Fer and German are together most of the time, usually with one staring at the other, but nothing happens. Writer and co-director Marco Berger keeps raising the stakes. There's a montage to romantic guitar music that finds them alone together in several places, including a small hot tub. Nada. They share a bedroom, where their pillow talk consists of discussing the works of Hermann Hesse; and then they share a single bed for a night.

Meanwhile the camera, which is definitely gay, gives us one close-up after another of men's crotches, clothed or naked. For variety there's a frequently used angle shooting up toward the face from the feet, so guess what's in the foreground?

A spoiler wouldn't matter, because after an hour and a half of this torture, the only acceptable payoff would be for the cast to come out in person and do everyone in the audience; and that doesn't happen.

I'd tell you more about "Taekwondo" but there's something I have to take care of first...

AWOL (***) (Sept. 29, 7:15 p.m.)

"AWOL" is the kind of romantic lesbian melodrama where you stay two steps ahead of the plot, but one of them is wrong.

The question is, Why would a recent high school graduate with skills as a mechanic and a musician want to go into the Army when she could stay home and scoop ice cream at a carnival instead? The answer is as obvious to Joey (Lola Kirke) as it is to you, until she meets Rayna (Breeda Wool, a younger Uma Thurman), a hot, older blonde with two daughters, whose redneck, truck-drivin' husband is on the road a lot.

The idea of running away with Rayna replaces military service to help pay for college as Joey's Plan A, but when Rayna doesn't have the guts to follow her heart, Joey signs up for a three-year commitment. She comes home on Christmas leave before shipping out to Afghanistan, and—

Well, when the title is "AWOL" it can't be a spoiler that the women become fugitives; but it's not that easy to ride off into the sunset together, and more surprises await.

I've got to say "AWOL" effectively manipulates the viewer because I always felt something for the lovers, even when I didn't like what I was feeling. I was happy for the love they shared but sometimes wanted to shake some sense into one or both of them.
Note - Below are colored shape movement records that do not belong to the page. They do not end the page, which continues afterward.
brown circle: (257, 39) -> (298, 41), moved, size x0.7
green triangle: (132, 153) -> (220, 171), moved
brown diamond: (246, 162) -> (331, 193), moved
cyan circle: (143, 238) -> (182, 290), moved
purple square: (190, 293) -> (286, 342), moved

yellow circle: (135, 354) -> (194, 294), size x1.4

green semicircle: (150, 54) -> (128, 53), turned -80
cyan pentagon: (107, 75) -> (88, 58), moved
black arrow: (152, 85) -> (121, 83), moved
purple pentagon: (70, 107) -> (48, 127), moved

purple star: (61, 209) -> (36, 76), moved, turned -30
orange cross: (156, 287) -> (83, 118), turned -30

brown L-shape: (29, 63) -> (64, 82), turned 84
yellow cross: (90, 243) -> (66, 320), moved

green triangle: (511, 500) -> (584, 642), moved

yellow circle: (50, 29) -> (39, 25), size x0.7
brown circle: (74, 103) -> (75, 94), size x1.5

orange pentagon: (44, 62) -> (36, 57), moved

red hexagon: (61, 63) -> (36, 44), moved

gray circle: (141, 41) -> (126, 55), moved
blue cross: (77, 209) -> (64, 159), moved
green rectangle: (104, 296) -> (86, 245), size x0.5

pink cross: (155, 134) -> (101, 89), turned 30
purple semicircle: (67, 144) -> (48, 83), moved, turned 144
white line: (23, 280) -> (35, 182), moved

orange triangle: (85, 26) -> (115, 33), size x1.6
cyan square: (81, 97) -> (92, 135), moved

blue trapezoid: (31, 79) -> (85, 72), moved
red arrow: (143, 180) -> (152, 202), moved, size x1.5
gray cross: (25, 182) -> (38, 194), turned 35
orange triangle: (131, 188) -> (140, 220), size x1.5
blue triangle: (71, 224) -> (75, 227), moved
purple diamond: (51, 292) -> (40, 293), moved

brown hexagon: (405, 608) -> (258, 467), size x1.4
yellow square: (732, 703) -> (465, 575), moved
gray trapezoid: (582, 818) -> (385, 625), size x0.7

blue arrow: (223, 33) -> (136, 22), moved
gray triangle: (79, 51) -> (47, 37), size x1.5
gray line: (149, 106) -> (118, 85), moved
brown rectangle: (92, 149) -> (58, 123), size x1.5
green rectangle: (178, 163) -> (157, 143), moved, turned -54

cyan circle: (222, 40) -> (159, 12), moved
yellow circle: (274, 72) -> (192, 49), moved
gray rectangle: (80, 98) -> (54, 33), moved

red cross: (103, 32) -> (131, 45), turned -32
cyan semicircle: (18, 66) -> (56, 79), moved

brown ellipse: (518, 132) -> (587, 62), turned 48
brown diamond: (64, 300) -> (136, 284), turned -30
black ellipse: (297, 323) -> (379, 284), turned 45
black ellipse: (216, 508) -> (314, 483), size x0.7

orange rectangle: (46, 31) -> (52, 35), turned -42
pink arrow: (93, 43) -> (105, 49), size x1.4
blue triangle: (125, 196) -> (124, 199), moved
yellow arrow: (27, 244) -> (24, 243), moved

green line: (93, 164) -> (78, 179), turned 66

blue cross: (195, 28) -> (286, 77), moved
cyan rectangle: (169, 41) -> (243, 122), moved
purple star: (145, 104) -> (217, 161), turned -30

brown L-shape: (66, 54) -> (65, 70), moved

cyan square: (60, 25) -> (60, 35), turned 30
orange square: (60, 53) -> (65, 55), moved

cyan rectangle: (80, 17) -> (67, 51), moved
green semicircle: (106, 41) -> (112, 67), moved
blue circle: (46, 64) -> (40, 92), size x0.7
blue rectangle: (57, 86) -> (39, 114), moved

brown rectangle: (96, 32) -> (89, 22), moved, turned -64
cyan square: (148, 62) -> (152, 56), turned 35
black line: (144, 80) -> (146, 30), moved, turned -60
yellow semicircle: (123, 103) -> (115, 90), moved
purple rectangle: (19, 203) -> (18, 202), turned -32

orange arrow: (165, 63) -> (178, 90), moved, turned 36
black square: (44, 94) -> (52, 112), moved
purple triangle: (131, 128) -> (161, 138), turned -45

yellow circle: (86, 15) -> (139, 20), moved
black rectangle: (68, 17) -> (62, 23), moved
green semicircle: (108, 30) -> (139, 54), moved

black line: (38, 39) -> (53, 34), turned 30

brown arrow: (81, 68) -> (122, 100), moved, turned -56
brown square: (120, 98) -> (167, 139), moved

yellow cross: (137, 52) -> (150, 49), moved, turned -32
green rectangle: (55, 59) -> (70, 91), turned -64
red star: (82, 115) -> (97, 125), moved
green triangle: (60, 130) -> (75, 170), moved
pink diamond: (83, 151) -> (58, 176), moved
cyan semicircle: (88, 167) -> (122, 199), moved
It's a film made by and about women, but that shouldn't exclude men from enjoying it. OK, maybe some straight men. Director Deb Shoval effectively captures the atmosphere of a big small Pennsylvania town, and her screenplay, written with Karolina Waclawiak, suggests that sometimes the people who warn you about women like Rayna know what they're talking about.

ESTEROS (***) (Sept. 29, 9:15 p.m.)

I don't mind being manipulated when it's done well, and "Esteros" is a first-class cinematic handjob.

We meet Matias (Joaquin Parada) and Jeronimo (Blas Finardi Niz) on a farm in Argentina. They're young teenagers, close as brothers and always playfully fighting, even in the shower. We were young once. We know where that can lead.

Then we see Matias (Ignacio Rogers) about a decade later, returning on vacation from Brazil, where he's been working for his girlfriend's father. She comes with him, but he seems withdrawn around her.

Of course he runs into Jeronimo (Esteban Masturini), who is out and proud, and it's obvious they still have feelings for each other. In order for "Esteros" to be more than a 15-minute short (it actually began as a nine-minute short about the boys), they can't act on those feelings right away; so as scenes alternate between past and present, we breathe heavily, awaiting the inevitable. Hey, you gotta have a little foreplay.

There are no surprises. The dog doesn't even jump into the frame. The time passes pleasantly with the beauty of nature well photographed — and the guys aren't hard to look at either.